Não há muita controvérsia quanto à natureza das ações praticadas em programas amplos de
redução de custos. Em geral, as pessoas concordam quanto a ser um mal necessário e que
exige coragem, dadas as implicações relacionadas com o futuro da organização.

Não há dúvida quanto à importância de se concentrar nas categorias de custos realmente


importantes; diferenciar os elementos que estão dentro da esfera de domínio daqueles que
não estão; atentar para novos custos que poderão vir junto com as decisões de corte; pedir
sugestões às pessoas diretamente envolvidas nos processos; fazer uso da confiança e
envolvimento com fornecedores que possam ajudar; identificar desperdícios para que sejam
eliminados, esforços duplicados e processos que poderiam ser reformulados ou eliminados;
renegociar contratos; eliminar custos financeiros de compras e do uso de fundos; melhorar o
giro dos estoques; reexaminar condições de tributação; aumentar a produtividade de recursos
materiais e humanos. Busca-se melhoria da gestão de processos, estabelecem-se indicadores
de desempenho relacionados com resultados e com a condução das ações; fixam-se objetivos,
mecanismos e práticas de controle do programa; examinam-se custos menos visíveis,
exploram-se limites quanto às condições de aproveitamento dos recursos disponíveis.

Da mesma maneira, não é incomum que se saiba previamente aonde chegar. A distância na
qual se fixa o ponto de chegada se vincula a problemas conhecidos da organização, que podem
estar associados a fenômenos externos (mudança do comportamento de itens de custos,
escassez de itens adquiridos, ações de um concorrente a estabelecer novo patamar de
concorrência) ou a motivação interna (opção por passar a praticar preços mais competitivos,
mudança na estratégia, deliberação espontânea de operar fazendo mais com menos,
insatisfação com os ganhos presentes ou com a taxa de lucratividade do negócio, necessidade
de abraçar outra fatia do mercado).
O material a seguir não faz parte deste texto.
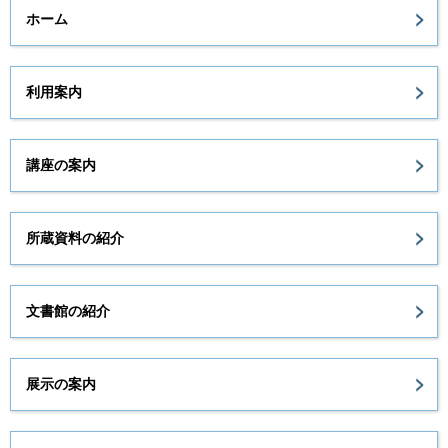
ホーム
利用案内
講座の案内
所蔵資料の紹介
文書館の紹介
展示の案内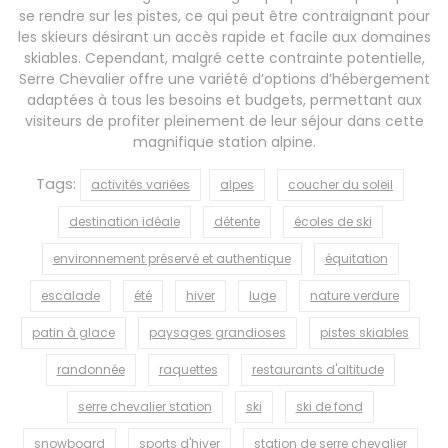
se rendre sur les pistes, ce qui peut être contraignant pour
les skieurs désirant un accès rapide et facile aux domaines
skiables. Cependant, malgré cette contrainte potentielle,
Serre Chevalier offre une variété d’options d’hébergement
adaptées à tous les besoins et budgets, permettant aux
visiteurs de profiter pleinement de leur séjour dans cette
magnifique station alpine.
Tags:
activités variées
alpes
coucher du soleil
destination idéale
détente
écoles de ski
environnement préservé et authentique
équitation
escalade
été
hiver
luge
nature verdure
patin à glace
paysages grandioses
pistes skiables
randonnée
raquettes
restaurants d'altitude
serre chevalier station
ski
ski de fond
snowboard
sports d'hiver
station de serre chevalier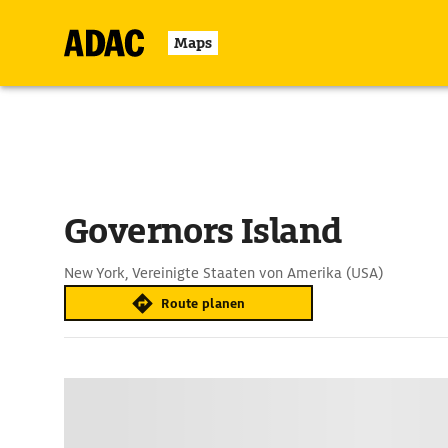
Maps
Governors Island
New York, Vereinigte Staaten von Amerika (USA)
Route planen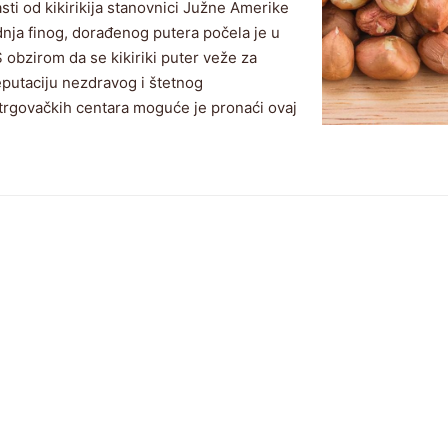
sti od kikirikija stanovnici Južne Amerike
dnja finog, dorađenog putera počela je u
S obzirom da se kikiriki puter veže za
eputaciju nezdravog i štetnog
trgovačkih centara moguće je pronaći ovaj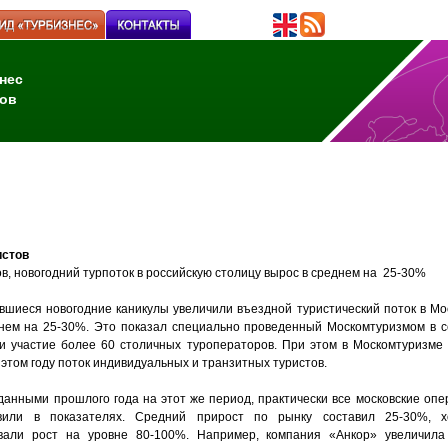
нес
ов
истов
в, новогодний турпоток в российскую столицу вырос в среднем на 25-30%
вшиеся новогодние каникулы увеличили въездной туристический поток в Мос
нем на 25-30%. Это показал специально проведенный Москомтуризмом в с
 участие более 60 столичных туроператоров. При этом в Москомтуризме
 этом году поток индивидуальных и транзитных туристов.
данными прошлого года на этот же период, практически все московские оп
авили в показателях. Средний прирост по рынку составил 25-30%, 
вали рост на уровне 80-100%. Например, компания «Анкор» увеличил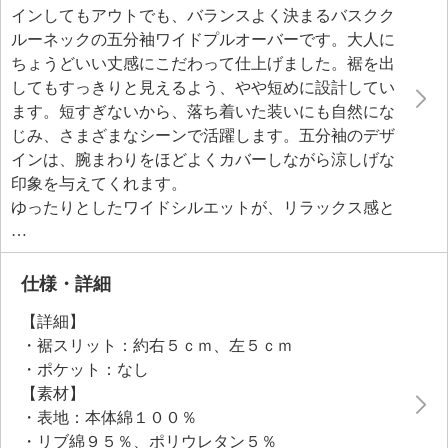
インしてもアウトでも、バランスよく決まるバスクク
ルーネックの五分袖ワイドプルオーバーです。大人に
ちょうどいい丈感にこだわって仕上げました。裾を出
してもすっきりと見えるよう、やや短めに設計してい
ます。短すぎないから、落ち着いた装いにも自然にな
じみ、さまざまなシーンで活躍します。五分袖のデザ
インは、腕まわりをほどよくカバーしながら涼しげな
印象を与えてくれます。
ゆったりとしたワイドシルエットが、リラックス感と
こなれた雰囲気を演出。クルーネックは首元をすっき
りと見せ、デコルテラインを美しく見せてくれます。
ボトムスを選ばない万能なアイテムで、デニムやスカ
仕様・詳細
ート、ワイドパンツなど、どんなスタイルにも合わせ
【詳細】
やすいのが魅力です。一枚でさらりと着ても様にな
・裾スリット：約右５ｃｍ、左５ｃｍ
り、レイヤードスタイルにも対応できる優れもの。シ
・ポケット：なし
ンプルなデザインだからこそ、アクセサリーや小物で
【素材】
自分らしいコーディネイトを楽しめます。
・表地：本体綿１００％
・リブ綿９５％、ポリウレタン５％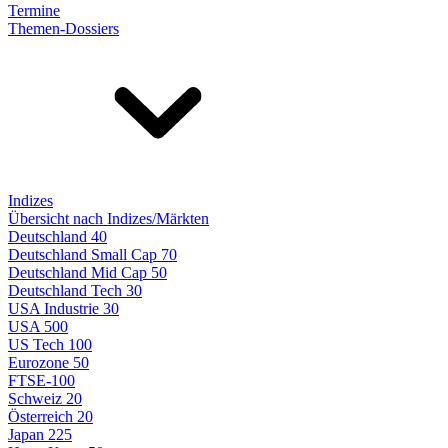
Termine
Themen-Dossiers
Indizes
Übersicht nach Indizes/Märkten
Deutschland 40
Deutschland Small Cap 70
Deutschland Mid Cap 50
Deutschland Tech 30
USA Industrie 30
USA 500
US Tech 100
Eurozone 50
FTSE-100
Schweiz 20
Österreich 20
Japan 225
Elementos assim apontam uma direção quanto ao volume
do efeito desejável. Não raro, pela magnitude das categorias de despesas e pelo exame de seu
comportamento histórico, sabe-se de antemão em quais itens será inevitável ter de trabalhar.

Embora se tenha uma noção do que é possível fazer e aonde se pretende chegar, muitos
programas têm resultados insatisfatórios. Deficiências de planejamento e erros no
estabelecimento de expectativas são percebidos durante a execução; as condições para
realização dos esforços se mostram diferentes do esperado; fatores humanos interferem de
forma não prevista; surgem controvérsias quanto às especificações dos esforços e mesmo
quanto à presença de meios reais para viabilizá-los; objetivos consensados passam a ser
questionados; desdobramentos revelam conseqüências e vinculações não antevistas entre
elementos do processo de gestão. O que fazer para evitar isso?

Sejam parciais ou amplos, os esforços de contenção devem ser pensados e conduzidos


estrategicamente. Há elementos ligados à questão de como fazer que são decisivos; associam-
se ao grau de inteligência do programa de redução e têm a ver com aspectos como os
seguintes:

 equilíbrio dinâmico - não raro as organizações percebem que fizeram cortes em áreas
vitais depois que é tarde para corrigir as ações ou compensá-las. Uma visão míope de
números desacompanhados da visão de processo na organização pode levar a uma
leitura insuficiente de indicadores e a decisões erradas, por desconsiderar implicações
mútuas entre fatos e fenômenos da organização. Métricas e painéis servem para
retratar momentos da dinâmica da gestão; não são importantes por si sós. São
flagrantes de um ciclo de horizonte temporal longo, cabendo considerar tanto os
efeitos imediatos dos cortes quanto suas conseqüências no longo prazo. É preciso
identificar, nas decisões do programa, aquilo que poderá gerar transtornos depois e a
interligação entre os elementos afetados, sob pena de vir a cortar algo além dos
desperdícios.

 diferenciar custos conforme seu grau de contribuição - há elementos no produto ou


serviço que o cliente não qualificaria como prioritários; ele não os percebe nem
valoriza. É o caso de equipamentos mal aproveitados, rotas de transporte ineficientes,
controles cujo custo/benefício não se justifica; coisas assim devem ser objeto de
revisão. É preciso distinguir entre excedentes (que não têm razão de ser) e custos
realmente necessários para gerar valor; e é ilusória a ideia de que, por conhecer o
próprio negócio, os gestores da empresa sabem exatamente onde estão os
desperdícios. Identificá-los requer um trabalho profundo de análise para encontrar
ineficiências, excessos, inchaços e perdas evitáveis tanto nas áreas de produção
quanto nas de suporte.

 reconhecer a existência de problemas - localizar e tratar deficiências são ações


benéficas a serem incentivadas; desenvolver uma cultura que favoreça essas atitudes é
importante para que desvios possam ser realmente percebidos e tratados. É preciso
mensurar e cobrar regularmente e com base em critérios claros e aceitos, sob pena de
prevalecer uma cultura de leniência e mesmo desinteresse em identificar fatores
trabalháveis na redução dos custos. Os condutores do programa devem possuir firme
e continua disposição de não aceitar que se forme um clima de indisciplina e falta de
cobrança, no qual coisas erradas são tidas como normais. Da mesma forma, contentar-
se com resultados medianos reduz o potencial de um programa, tanto quanto a falta
de compreensão do que acontece, de questionamento ou a ausência da real intenção
de atingir o melhor resultado possível. O grau de engajamento dos envolvidos deve ser
suficiente para que problemas sejam admitidos, entendidos e enfrentados.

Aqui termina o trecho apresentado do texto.